### [DATA SHOWN]
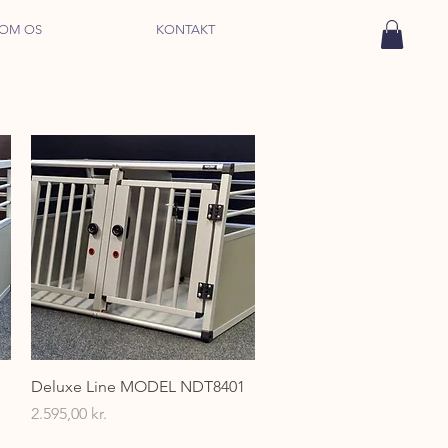
OM OS
KONTAKT
Hurtigvisning
Deluxe Line MODEL NDT8401
Pris
2.595,00 kr.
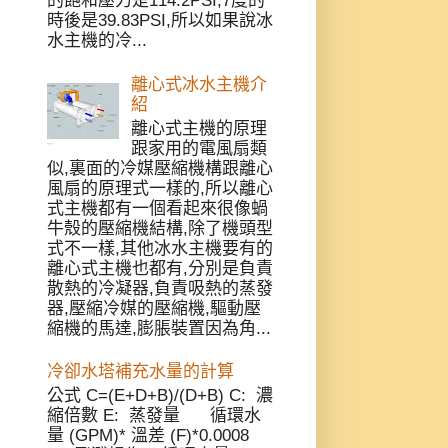
的飽和壓力是114.2PSI,7度的
時後是39.83PSI,所以如果說冰
水主機的冷...
離心式冰水主機介
紹
離心式主機的原理
跟家用的電風扇類
似,裏面的冷媒壓縮機構跟離心
風扇的原理式一樣的,所以離心
式主機都有一個看起來很像蝸
牛殼的壓縮機結構,除了機頭型
式不一樣,其他冰水主機要有的
離心式主機也都有,分別是負責
散熱的冷凝器,負責吸熱的蒸發
器,壓縮冷媒的壓縮機,驅動壓
縮機的馬達,膨脹裝置因為角...
冷卻水塔補充水量的計算
公式 C=(E+D+B)/(D+B) C: 濃
縮倍數 E: 蒸發量 循環水
量 (GPM)* 溫差 (F)*0.0008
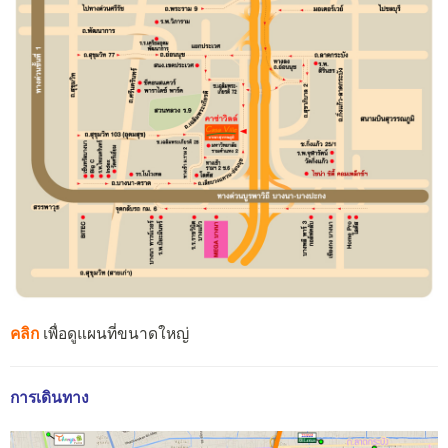
คลิก
เพื่อดูแผนที่ขนาดใหญ่
การเดินทาง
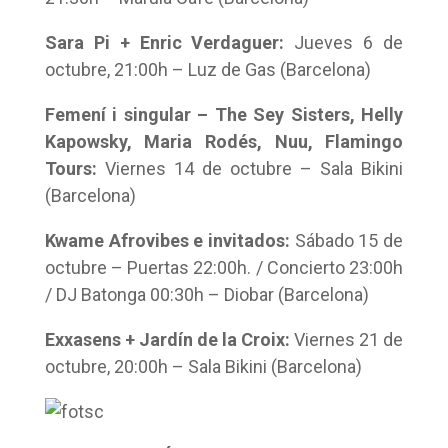
Sara Pi + Enric Verdaguer:
Jueves 6 de
octubre, 21:00h – Luz de Gas (Barcelona)
Femení i singular – The Sey Sisters, Helly
Kapowsky, Maria Rodés, Nuu, Flamingo
Tours:
Viernes 14 de octubre – Sala Bikini
(Barcelona)
Kwame Afrovibes e invitados:
Sábado 15 de
octubre – Puertas 22:00h. / Concierto 23:00h
/ DJ Batonga 00:30h – Diobar (Barcelona)
Exxasens + Jardín de la Croix:
Viernes 21 de
octubre, 20:00h – Sala Bikini (Barcelona)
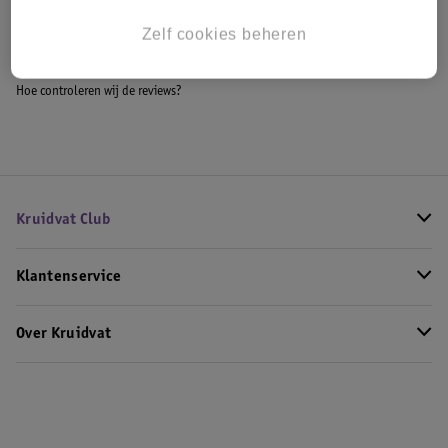
Bekijk ook
Zelf cookies beheren
Meer
Maybelline
Alle Foundation
Hoe controleren wij de reviews?
Kruidvat Club
Klantenservice
Over Kruidvat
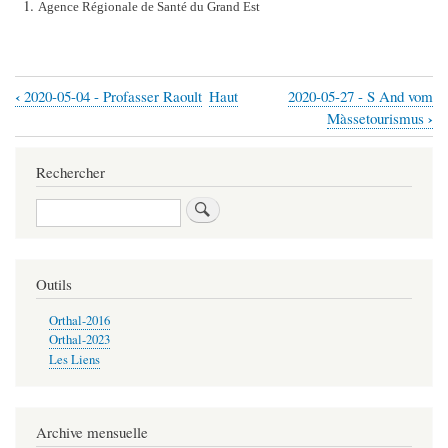
Agence Régionale de Santé du Grand Est
‹
2020-05-04 - Profasser Raoult
Haut
2020-05-27 - S And vom
Liens
›
Màssetourismus
transversaux
de
Rechercher
livre
Rechercher
pour
2020-
05-
Outils
05
Orthal-2016
-
Orthal-2023
Les Liens
Galdschisser
Archive mensuelle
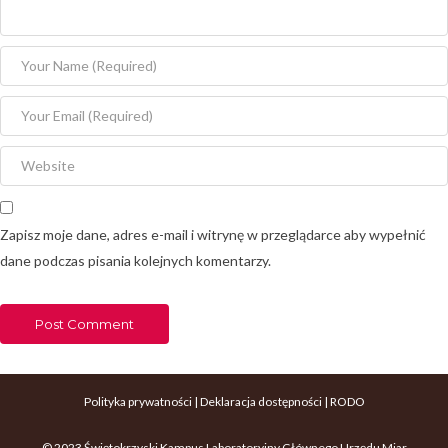
Nazwisko
i
imiona
E-
mail
Witryna
internetowa
Zapisz moje dane, adres e-mail i witrynę w przeglądarce aby wypełnić
dane podczas pisania kolejnych komentarzy.
Polityka prywatności
|
Deklaracja dostępności
|
RODO
© 2023 Świętokrzyski Kampus Laboratoryjny Głównego Urzędu Miar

### [YOUR INSTRUCTIONS]
Give the data again exactly, without pictures.

### [RESPONSE FOR THIS EXERCISE]
OM OS
KONTAKT
Hurtigvisning
Deluxe Line MODEL NDT8401
Pris
2.595,00 kr.
的飽和壓力是114.2PSI,7度的
時後是39.83PSI,所以如果說冰
水主機的冷...
離心式冰水主機介
紹
離心式主機的原理
跟家用的電風扇類
似,裏面的冷媒壓縮機構跟離心
風扇的原理式一樣的,所以離心
式主機都有一個看起來很像蝸
牛殼的壓縮機結構,除了機頭型
式不一樣,其他冰水主機要有的
離心式主機也都有,分別是負責
散熱的冷凝器,負責吸熱的蒸發
器,壓縮冷媒的壓縮機,驅動壓
縮機的馬達,膨脹裝置因為角...
冷卻水塔補充水量的計算
公式 C=(E+D+B)/(D+B) C: 濃
縮倍數 E: 蒸發量 循環水
量 (GPM)* 溫差 (F)*0.0008
คลิก
เพื่อดูแผนที่ขนาดใหญ่
การเดินทาง
Sara Pi + Enric Verdaguer:
Jueves 6 de
octubre, 21:00h – Luz de Gas (Barcelona)
Femení i singular – The Sey Sisters, Helly
Kapowsky, Maria Rodés, Nuu, Flamingo
Tours:
Viernes 14 de octubre – Sala Bikini
(Barcelona)
Kwame Afrovibes e invitados:
Sábado 15 de
octubre – Puertas 22:00h. / Concierto 23:00h
/ DJ Batonga 00:30h – Diobar (Barcelona)
Exxasens + Jardín de la Croix:
Viernes 21 de
octubre, 20:00h – Sala Bikini (Barcelona)
Bekijk ook
Zelf cookies beheren
Meer
Maybelline
Alle Foundation
Hoe controleren wij de reviews?
Kruidvat Club
Klantenservice
Over Kruidvat
Agence Régionale de Santé du Grand Est
‹
2020-05-04 - Profasser Raoult
Haut
2020-05-27 - S And vom
Liens
›
Màssetourismus
transversaux
de
Rechercher
livre
Rechercher
pour
2020-
05-
Outils
05
Orthal-2016
-
Orthal-2023
Les Liens
Galdschisser
Archive mensuelle
Nazwisko
i
imiona
E-
mail
Witryna
internetowa
Zapisz moje dane, adres e-mail i witrynę w przeglądarce aby wypełnić
dane podczas pisania kolejnych komentarzy.
Polityka prywatności
|
Deklaracja dostępności
|
RODO
© 2023 Świętokrzyski Kampus Laboratoryjny Głównego Urzędu Miar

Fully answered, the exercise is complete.